Which of the following statements is(are) true? a. If the number of moles of a gas is doubled, the volume will double, assuming the pressure and temperature of the gas remain constant b. If the temperature of a gas increases from \(25^{\circ} \mathrm{C}\) to \(50^{\circ} \mathrm{C},\) the volume of the gas would double, assuming that the pressure and the number of moles of gas remain constant. c. The device that measures atmospheric pressure is called a barometer. d. If the volume of a gas decreases by one half, then the pressure would double, assuming that the number of moles and the temperature of the gas remain constant.

According to Avogadro's law, equal volumes of gases at the same temperature and pressure have the same number of moles. So, if we double the number of moles of a gas while keeping pressure and temperature constant, the volume will also double. Thus, statement a is true.

For this statement, we will use Charles's law, which states that for a given amount of gas at constant pressure, the volume of the gas is directly proportional to its temperature. It is important to use the Kelvin scale for temperature. Convert the temperatures to Kelvin: \(25^{\circ} \mathrm{C} = 298 \mathrm{K}\) \(50^{\circ} \mathrm{C} = 323 \mathrm{K}\) To see if the volume doubles when the temperature increases from \(25^{\circ} \mathrm{C}\) to \(50^{\circ} \mathrm{C}\), calculate the ratio of the temperatures: \( \frac{323 \mathrm{K}}{298 \mathrm{K}} \approx 1.084 \) Since the ratio is not equal to 2, the volume does not double when the temperature increases from \(25^{\circ} \mathrm{C}\) to \(50^{\circ} \mathrm{C}\) with constant pressure and number of moles. So, statement b is false.

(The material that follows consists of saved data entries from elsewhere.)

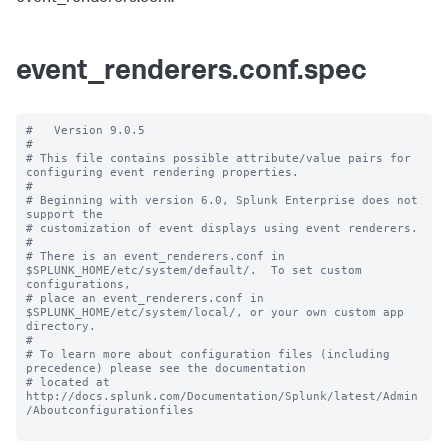
event_renderers.conf.spec
#   Version 9.0.5 

#

# This file contains possible attribute/value pairs for 
configuring event rendering properties.

#

# Beginning with version 6.0, Splunk Enterprise does not 
support the 

# customization of event displays using event renderers.

#

# There is an event_renderers.conf in 
$SPLUNK_HOME/etc/system/default/.  To set custom 
configurations, 

# place an event_renderers.conf in 
$SPLUNK_HOME/etc/system/local/, or your own custom app 
directory.

#

# To learn more about configuration files (including 
precedence) please see the documentation 

# located at 
http://docs.splunk.com/Documentation/Splunk/latest/Admin
/Aboutconfigurationfiles
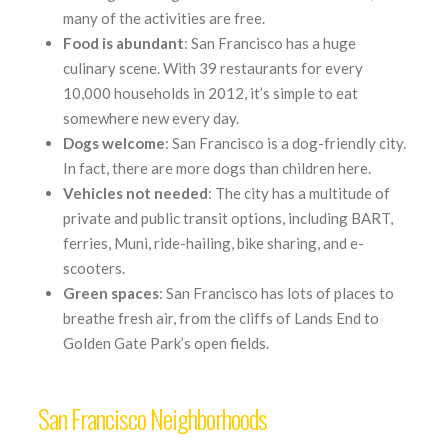
many of the activities are free.
Food is abundant
: San Francisco has a huge
culinary scene. With 39 restaurants for every
10,000 households in 2012, it’s simple to eat
somewhere new every day.
Dogs welcome
: San Francisco is a dog-friendly city.
In fact, there are more dogs than children here.
Vehicles not needed
: The city has a multitude of
private and public transit options, including BART,
ferries, Muni, ride-hailing, bike sharing, and e-
scooters.
Green
spaces
: San Francisco has lots of places to
breathe fresh air, from the cliffs of Lands End to
Golden Gate Park’s open fields.
San Francisco Neighborhoods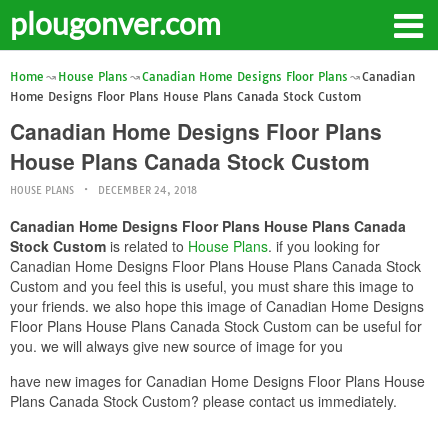
plougonver.com
Home
House Plans
Canadian Home Designs Floor Plans
Canadian
Home Designs Floor Plans House Plans Canada Stock Custom
Canadian Home Designs Floor Plans
House Plans Canada Stock Custom
HOUSE PLANS
DECEMBER 24, 2018
Canadian Home Designs Floor Plans House Plans Canada
Stock Custom
is related to
House Plans
. if you looking for
Canadian Home Designs Floor Plans House Plans Canada Stock
Custom and you feel this is useful, you must share this image to
your friends. we also hope this image of Canadian Home Designs
Floor Plans House Plans Canada Stock Custom can be useful for
you. we will always give new source of image for you
have new images for Canadian Home Designs Floor Plans House
Plans Canada Stock Custom? please contact us immediately.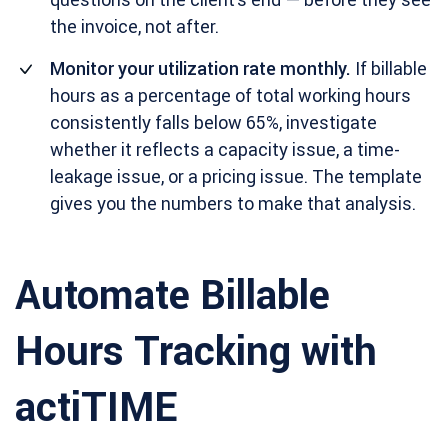
the invoice, not after.
Monitor your utilization rate monthly.
If billable
hours as a percentage of total working hours
consistently falls below 65%, investigate
whether it reflects a capacity issue, a time-
leakage issue, or a pricing issue. The template
gives you the numbers to make that analysis.
Automate Billable
Hours Tracking with
actiTIME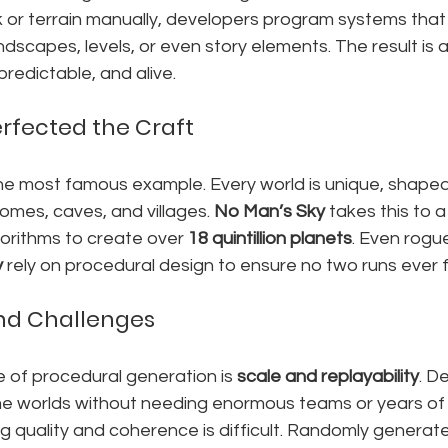
 or terrain manually, developers program systems that 
ndscapes, levels, or even story elements. The result is a
predictable, and alive.
rfected the Craft
he most famous example. Every world is unique, shape
omes, caves, and villages. 
No Man’s Sky
 takes this to a
orithms to create over 
18 quintillion planets
. Even rogue
y
 rely on procedural design to ensure no two runs ever 
and Challenges
of procedural generation is 
scale and replayability
. D
e worlds without needing enormous teams or years of 
g quality and coherence is difficult. Randomly generat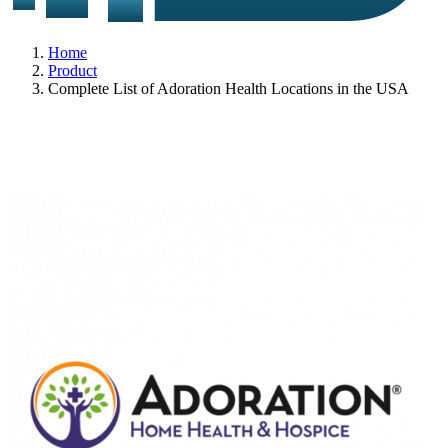
Home
Product
Complete List of Adoration Health Locations in the USA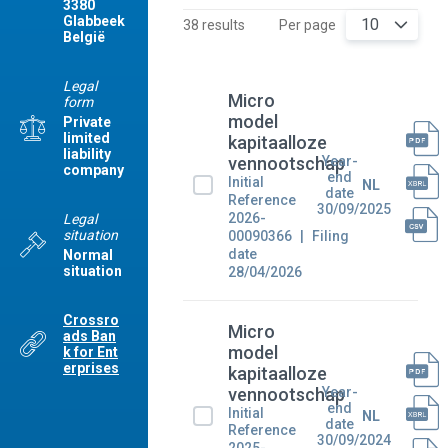
3380
Glabbeek
10
38 results
Per page
België
Legal
Micro
form
model
Private
limited
kapitaalloze
liability
Year-
vennootschap
company
end
Initial
NL
date
Reference
30/09/2025
2026-
Legal
situation
00090366
Filing
date
Normal
situation
28/04/2026
Crossro
Micro
ads Ban
model
k for Ent
erprises
kapitaalloze
Year-
vennootschap
end
Initial
NL
date
Reference
30/09/2024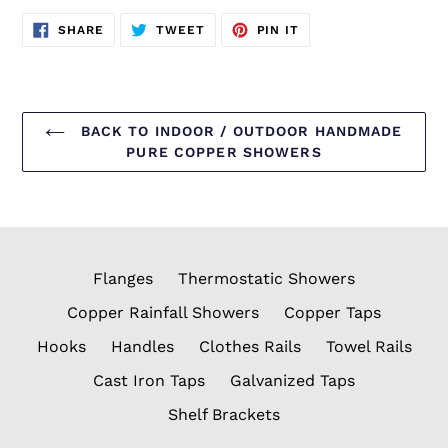
SHARE
TWEET
PIN
SHARE
TWEET
PIN IT
ON
ON
ON
FACEBOOK
TWITTER
PINTEREST
BACK TO INDOOR / OUTDOOR HANDMADE
PURE COPPER SHOWERS
Flanges
Thermostatic Showers
Copper Rainfall Showers
Copper Taps
Hooks
Handles
Clothes Rails
Towel Rails
Cast Iron Taps
Galvanized Taps
Shelf Brackets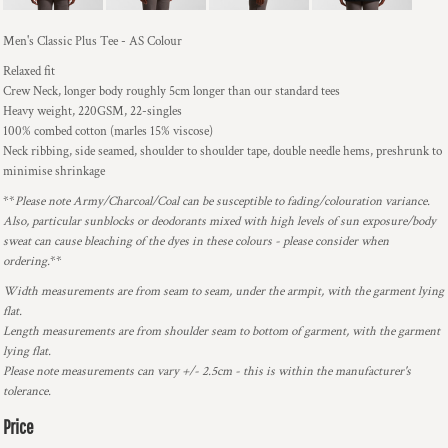
Men's Classic Plus Tee - AS Colour
Relaxed fit
Crew Neck, longer body roughly 5cm longer than our standard tees
Heavy weight, 220GSM, 22-singles
100% combed cotton (marles 15% viscose)
Neck ribbing, side seamed, shoulder to shoulder tape, double needle hems, preshrunk to
minimise shrinkage
**
Please note Army/Charcoal/Coal can be susceptible to fading/colouration variance.
Also, particular sunblocks or deodorants mixed with high levels of sun exposure/body
sweat can cause bleaching of the dyes in these colours - please consider when
ordering.
**
Width measurements are from seam to seam, under the armpit, with the garment lying
flat.
Length measurements are from shoulder seam to bottom of garment, with the garment
lying flat.
Please note measurements can vary +/- 2.5cm - this is within the manufacturer's
tolerance.
Price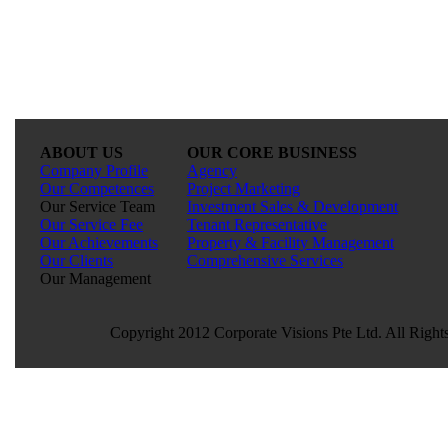
ABOUT US
OUR CORE BUSINESS
Company Profile
Agency
Our Competences
Project Marketing
Our Service Team
Investment Sales & Development
Our Service Fee
Tenant Representative
Our Achievements
Property & Facility Management
Our Clients
Comprehensive Services
Our Management
Copyright 2012 Corporate Visions Pte Ltd. All Right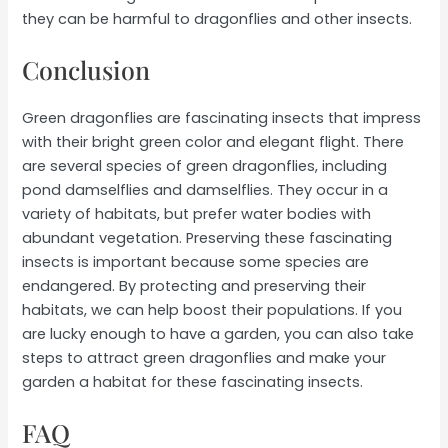
they can be harmful to dragonflies and other insects.
Conclusion
Green dragonflies are fascinating insects that impress
with their bright green color and elegant flight. There
are several species of green dragonflies, including
pond damselflies and damselflies. They occur in a
variety of habitats, but prefer water bodies with
abundant vegetation. Preserving these fascinating
insects is important because some species are
endangered. By protecting and preserving their
habitats, we can help boost their populations. If you
are lucky enough to have a garden, you can also take
steps to attract green dragonflies and make your
garden a habitat for these fascinating insects.
FAQ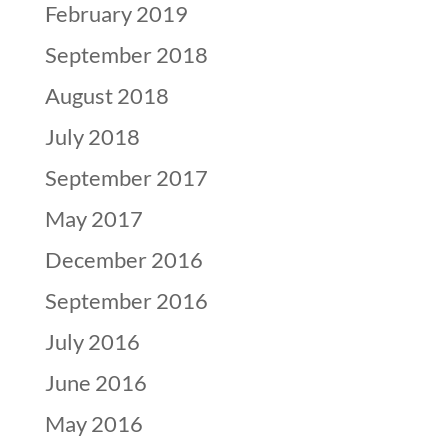
February 2019
September 2018
August 2018
July 2018
September 2017
May 2017
December 2016
September 2016
July 2016
June 2016
May 2016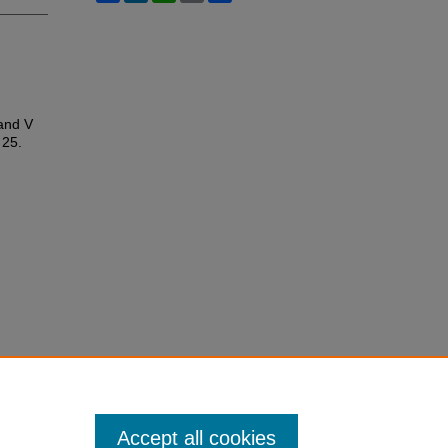
 and V
e 25.
Accept all cookies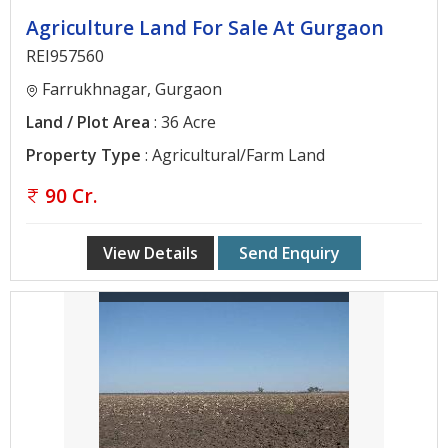
Agriculture Land For Sale At Gurgaon
REI957560
Farrukhnagar, Gurgaon
Land / Plot Area
: 36 Acre
Property Type
: Agricultural/Farm Land
90 Cr.
View Details
Send Enquiry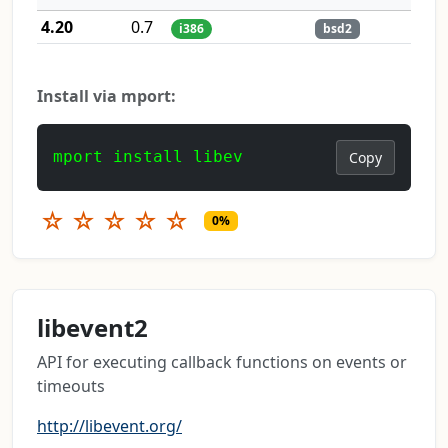
4.20
0.7
i386
bsd2
Install via mport:
mport install libev
Copy
☆
☆
☆
☆
☆
0%
libevent2
API for executing callback functions on events or
timeouts
http://libevent.org/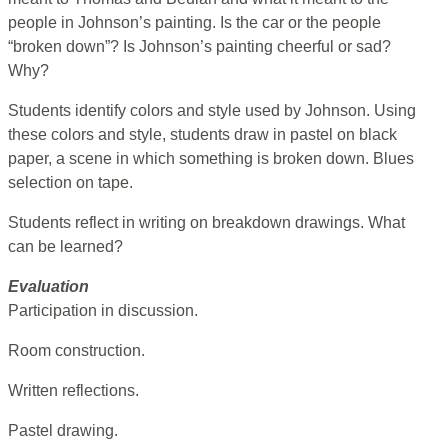
people in Johnson’s painting. Is the car or the people
“broken down”? Is Johnson’s painting cheerful or sad?
Why?
Students identify colors and style used by Johnson. Using
these colors and style, students draw in pastel on black
paper, a scene in which something is broken down. Blues
selection on tape.
Students reflect in writing on breakdown drawings. What
can be learned?
Evaluation
Participation in discussion.
Room construction.
Written reflections.
Pastel drawing.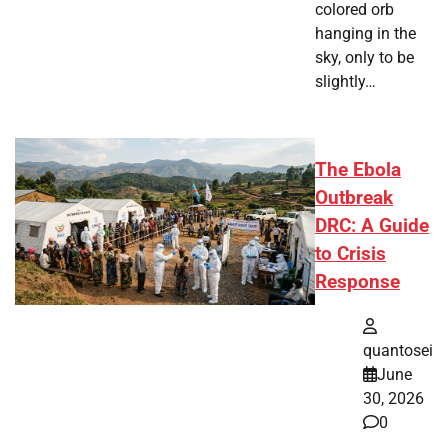
colored orb
hanging in the
sky, only to be
slightly…
The Ebola
Outbreak
DRC: A Guide
to Crisis
Response
quantosei
June
30, 2026
0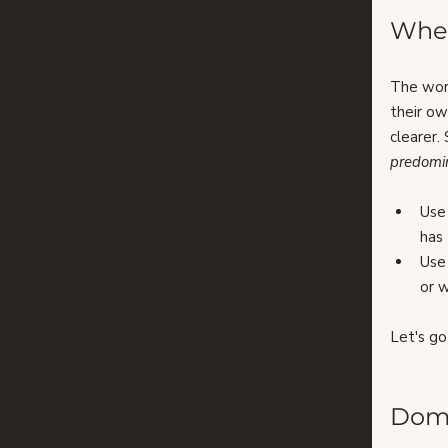
When
The wor
their ow
clearer.
predomi
Use
has 
Use
or w
Let's g
Domi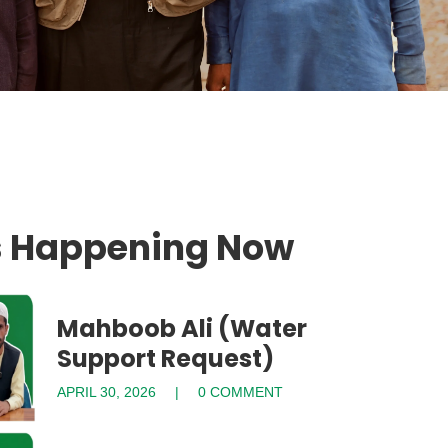
s Happening Now
Mahboob Ali (Water
Support Request)
APRIL 30, 2026
0 COMMENT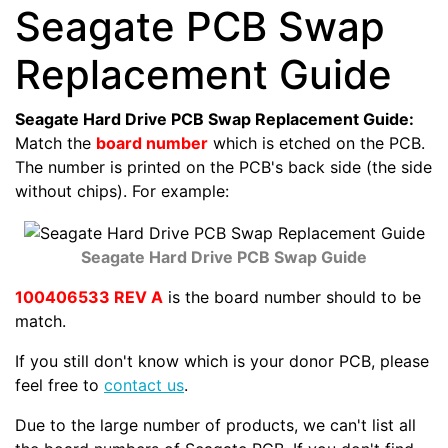
Seagate PCB Swap
Replacement Guide
Seagate Hard Drive PCB Swap Replacement Guide:
Match the
board number
which is etched on the PCB.
The number is printed on the PCB's back side (the side
without chips). For example:
Seagate Hard Drive PCB Swap Guide
100406533 REV A
is the board number should to be
match.
If you still don't know which is your donor PCB, please
feel free to
contact us
.
Due to the large number of products, we can't list all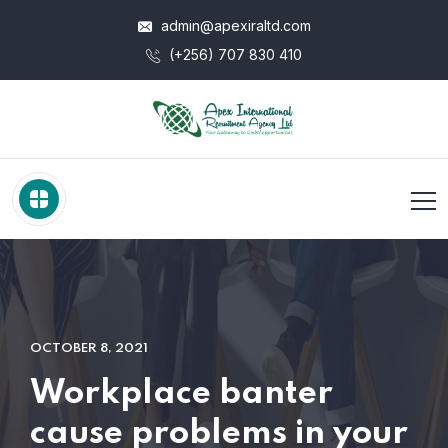
admin@apexiraltd.com
(+256) 707 830 410
OCTOBER 8, 2021
Workplace banter
cause problems in your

A barometer is a scientific instrument used to measure atmospheric pressure. So, statement c is true.

For this statement, we will use Boyle's law, which states that for a given amount of gas at constant temperature, the volume of the gas is inversely proportional to its pressure. Let the initial volume and pressure be V1 and P1, and the final volume and pressure be V2 and P2. As the volume decreases by half, we have: \( V2 = \frac{1}{2} V1 \) By Boyle's law, \( P1 \times V1 = P2 \times V2 \), which implies: \( P1 \times V1 = P2 \times \frac{1}{2}V1 \) Divide both sides by V1: \( P1 = \frac{1}{2} P2 \) The pressure would have to double for this equality to hold: \( P2 = 2P1 \) Thus, statement d is true. The correct answers are statements a, c, and d.